Later he worked as a high school science teacher in Santa Cruz, Bolivia for a year as well as an English teacher in Mexico.

He ran his own art gallery in Ennistymon for 6 years.

He is currently working with Prof. Mike Williams (NUIG) on holocene sediments from Co. Clare as well as a study of a rare carboniferous fossil with Dr. John Murray from NUIG.

 

 

 

Mike Williams

Mike Williams

Mike Williams is Emeritus Professor in the Department of Earth & Ocean Sciences, Galway University.

He lectured in Surface Processes, Historical Geology, Sedimentary Petrology and Sedimentology.

He worked in Lapland for his Ph.D. research on late Precambrian deformed sediments and has also worked in central Norway on Palaeozoic rocks.

Since coming to Ireland his research has included lower Palaeozoic sedimentary environments, suspect terrane analysis and more recently the occurrence of extreme waves in the north Atlantic and their effects on coastal erosion including the parameters of identification of past tsunami.

He has also worked on a number of major civil engineering projects in Ireland such as hydroelectric schemes.

 

Colin BunceColin Bunce

Colin Bunce has had an interest in rocks and landscapes from an early age.

This lead him to study Geology at the University of Wales in Aberystwyth, graduating in 1982 and then working on oil rigs for 3 years.

During this time he discovered the Burren and became fascinated by the geological landscape above and below ground.

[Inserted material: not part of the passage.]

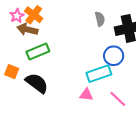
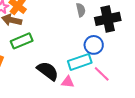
black semicircle: (37, 83) -> (48, 71), moved
pink line: (118, 99) -> (102, 74), moved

He now works at the Burren Outdoor Education Centre trying to get 17 – 18 year old students to understand aspects of this unique landscape for school projects.

During the last 25 years he has been responsible for discovering, exploring and mapping several major new cave systems in the Burren.

He is currently investigating a set of silica veins that cross parts of the Burren.

 

Tiernan HenryTiernan Henry

Tiernan Henry is a hydrogeologist with more than 20 years of industry, education and research experience.

After graduating from Trinity College Dublin he completed an MSc in hydrogeology at the University of Wisconsin-Madison. He worked in consultancy for a number of years before taking up his current position as a lecturer in environmental geology in the Earth and Ocean Sciences unit at NUI Galway.

His current research interests are in the better understanding of the distribution of metals in groundwater and in the hydrogeology of coastal karst catchments.

He leads the Griffiths funded Groundwater section of the Biogeoscience Group in EOS where projects focus on monitoring groundwater and saline water interaction in coastal areas, and in understanding the source and distribution of metals (such as Arsenic) in groundwater around Ireland.

 

Ronan HennessyRonan Hennessy

Ronan Hennessy is the Senior Technician in Geographical Information Systems (GIS) at NUI Galway’s Ryan Institute for Environmental, Marine and Energy research.

Ronan also teaches at NUI Galway’s Department of Earth and Ocean Science, where he was awarded a PhD in 2009.  Ronan has many years of research experience in the field of geoscience, geo-heritage, GIS, and geo-visualisation.

In 2011, Ronan was invited to present his research on Google Earth at Google Headquarters in California. He has presented his research throughout Ireland, the UK, USA, and Scandinavia.

Ronan worked as Geopark Geologist with the Burren & Cliffs of Moher Global Geopark from 2009 to 2011, where he helped to secure the designation of the Burren as a UNESCO Global Geopark.

Ronan has a keen interest in the geological and railway heritage, and recently completed an Irish Heritage Council-funded project to publish an animated timeline map of the history of the Irish railway network in Google Earth.

As well as publishing many science-press articles and academic papers, Ronan has co-published two books: Stone, Water: A Geology Trip through the Burren, and Galway’s Living Landscapes: Part 1 Eskers.